> [Required action]: Everything in the records below except the images should be output exactly as written.

> [Data]:
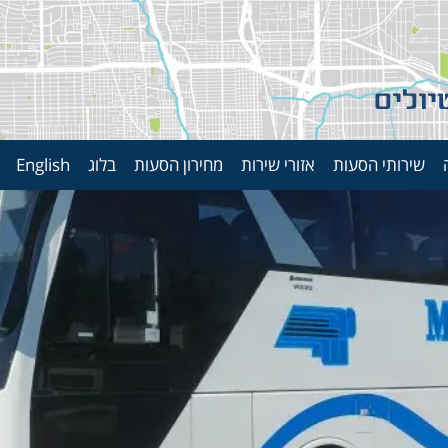
שירותי הסעות
אזורי שירות
מחירון הסעות
בלוג
English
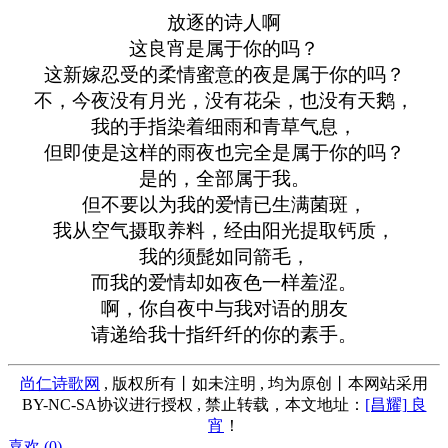
放逐的诗人啊
这良宵是属于你的吗？
这新嫁忍受的柔情蜜意的夜是属于你的吗？
不，今夜没有月光，没有花朵，也没有天鹅，
我的手指染着细雨和青草气息，
但即使是这样的雨夜也完全是属于你的吗？
是的，全部属于我。
但不要以为我的爱情已生满菌斑，
我从空气摄取养料，经由阳光提取钙质，
我的须髭如同箭毛，
而我的爱情却如夜色一样羞涩。
啊，你自夜中与我对语的朋友
请递给我十指纤纤的你的素手。
尚仁诗歌网
, 版权所有丨如未注明 , 均为原创丨本网站采用
BY-NC-SA协议进行授权 , 禁止转载，本文地址：
[昌耀] 良
宵
！
喜欢 (
0
)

> [Answer to this exercise]:
שירותי הסעות
אזורי שירות
מחירון הסעות
בלוג
English
放逐的诗人啊
这良宵是属于你的吗？
这新嫁忍受的柔情蜜意的夜是属于你的吗？
不，今夜没有月光，没有花朵，也没有天鹅，
我的手指染着细雨和青草气息，
但即使是这样的雨夜也完全是属于你的吗？
是的，全部属于我。
但不要以为我的爱情已生满菌斑，
我从空气摄取养料，经由阳光提取钙质，
我的须髭如同箭毛，
而我的爱情却如夜色一样羞涩。
啊，你自夜中与我对语的朋友
请递给我十指纤纤的你的素手。
尚仁诗歌网
, 版权所有丨如未注明 , 均为原创丨本网站采用
BY-NC-SA协议进行授权 , 禁止转载，本文地址：
[昌耀] 良
宵
！
喜欢 (
0
)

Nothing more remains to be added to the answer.